The mythology of this movie is a little muddy here. It’s unclear to me just where the werewolves come into things. When I first saw this movie I thought that the curse on the gypsy kings was somehow responsible for the werewolves (since traditionally werewolves are associated in my mind with gypsy curses.) I think that’s not really the case though. Dracula seems to have somehow created the werewolves to act as his servants, or as experimental test subjects for his attempts to us Dr. Frankenstein’s life giving electrical gadgets to bring his vast horde of stillborn children to life. Or something. Maybe it’s not actually SUPPOSED to make any sense.
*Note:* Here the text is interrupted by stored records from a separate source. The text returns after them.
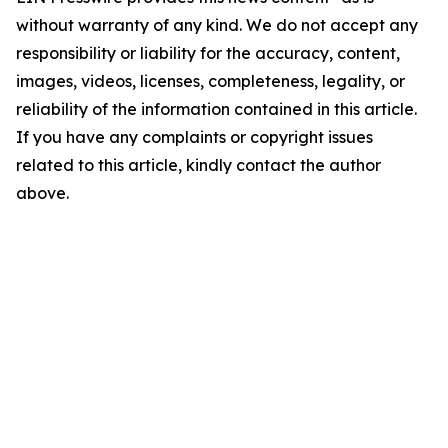
without warranty of any kind. We do not accept any
responsibility or liability for the accuracy, content,
images, videos, licenses, completeness, legality, or
reliability of the information contained in this article.
If you have any complaints or copyright issues
related to this article, kindly contact the author
above.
Maybe I should remind myself it’s just a show and I should really just relax.

I’m not altogether sure how this movie got made. It’s clearly got a huge budget, and it’s got a bunch of big name actors, but the entire thing from beginning to end sort of treads a thin line between stupid cheesy action and outright satire. It’s abundantly clear that film makers knew very well just what kind of movie they were constructing. It never takes itself particularly seriously. The one-liners and quips are often wince-inducingly awful. The menacing threat that must be stopped at any cost is a horde of flying digital vampire monkey babies that have a tendency to spontaneously burst into globs of green goo – which tends to undermine some of the tension. I love the design for Frankenstein’s Monster in this film, but his exposed electric brain would seem to be a fatal flaw for him. Kate Beckinsale’s character Anna spends practically the entire movie in a strangely corseted outfit that looks as if it’s trying to force her breasts to burst through her blouse – which you would think would make it hard to slay werewolves and vampires. In short, this movie is a complete mess.

So why do I still like it? Because I love my movies dripping in cheese. I’m slightly regretful that this didn’t spawn an entire franchise – although since the Wolf Man, Dracula and Frankenstein’s Monster have already been dealt with it’s hard to imagine who Van Helsing would battle next. The Mummy and the Invisible Man I suppose.